(Extracted page text data)
————————

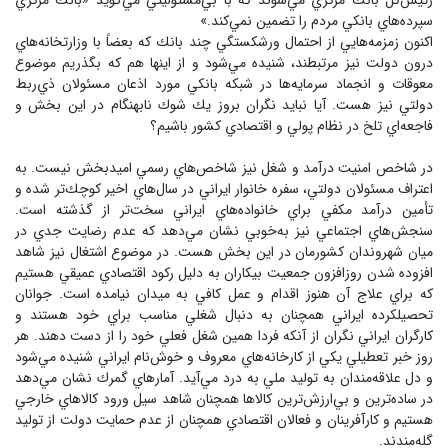
رئيس‌كل بانك مركزي مي‌شوند كه با بي‌مسئوليتي مي‌گويد «بانك مركزي
سپرده‌هاي بانكي مردم را تضمين نمي‌كند.»
اكنون زمزمه‌هايي از احتمال ورشكستگي چند بانك كه بعضاً با وزارتخانه‌هاي
درون دولت نيز مرتبطند، شنيده مي‌شود و از اينها هم كه بگذريم موضوع
معوقات و انجماد سرمايه‌ها در شبكه بانكي مورد اذعان مسئولان ذي‌ربط
دولتي نيز هست. آيا نبايد نگران بروز يك شوك نابهنگام در اين بخش و
فاجعه‌اي تلخ در نظام پولي و اقتصادي كشور باشيم؟
در شاخص امنيت درآمد و شغل نيز شاخص‌هاي رسمي اميدبخش نيست. به
اعتراف مسئولان دولتي، سفره خانوار ايراني در سال‌هاي اخير كوچك‌تر شده و
تأمين درآمد مكفي براي خانواده‌هاي ايراني سخت‌تر از گذشته است.
سنجش‌هاي اجتماعي نيز به‌خوبي نشان مي‌دهد كه عدم رضايت جدي در
ميان شهروندان كشورمان در اين بخش هست. در موضوع اشتغال نيز شاهد
افزوده شدن روزافزون جمعيت بيكاران به دليل ركود اقتصادي عميقي هستيم
كه براي علاج آن هنوز اقدام و عمل كافي به ميدان نيامده است. جوانان
تحصيلكرده ايراني همچنان به دنبال شغلي مناسب براي خود هستند و
كارگران ايراني نگران از آنكه فردا همين شغل فعلي خود را از دست دهند. هر
روز خبر تعطيلي يكي از كارخانه‌هاي معروف و خوش‌نام ايراني شنيده مي‌شود
و دل علاقه‌مندان به توليد ملي به درد مي‌آيد. آمارهاي گمرك نشان مي‌دهد
در ساده‌ترين و بي‌ارزش‌ترين كالاها همچنان شاهد سيل ورود كالاهاي خارجي
هستيم و كارآفرينان و فعالان اقتصادي همچنان از عدم ‌حمايت دولت از توليد
گله‌مندند.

————————

### TO DO
Give the lines again exactly, starting where the entries begin and stopping once the line with "كه براي علاج" is included; pictures are not copied.

### RESULT BELOW
رئيس‌كل بانك مركزي مي‌شوند كه با بي‌مسئوليتي مي‌گويد «بانك مركزي
سپرده‌هاي بانكي مردم را تضمين نمي‌كند.»
اكنون زمزمه‌هايي از احتمال ورشكستگي چند بانك كه بعضاً با وزارتخانه‌هاي
درون دولت نيز مرتبطند، شنيده مي‌شود و از اينها هم كه بگذريم موضوع
معوقات و انجماد سرمايه‌ها در شبكه بانكي مورد اذعان مسئولان ذي‌ربط
دولتي نيز هست. آيا نبايد نگران بروز يك شوك نابهنگام در اين بخش و
فاجعه‌اي تلخ در نظام پولي و اقتصادي كشور باشيم؟
در شاخص امنيت درآمد و شغل نيز شاخص‌هاي رسمي اميدبخش نيست. به
اعتراف مسئولان دولتي، سفره خانوار ايراني در سال‌هاي اخير كوچك‌تر شده و
تأمين درآمد مكفي براي خانواده‌هاي ايراني سخت‌تر از گذشته است.
سنجش‌هاي اجتماعي نيز به‌خوبي نشان مي‌دهد كه عدم رضايت جدي در
ميان شهروندان كشورمان در اين بخش هست. در موضوع اشتغال نيز شاهد
افزوده شدن روزافزون جمعيت بيكاران به دليل ركود اقتصادي عميقي هستيم
كه براي علاج آن هنوز اقدام و عمل كافي به ميدان نيامده است. جوانان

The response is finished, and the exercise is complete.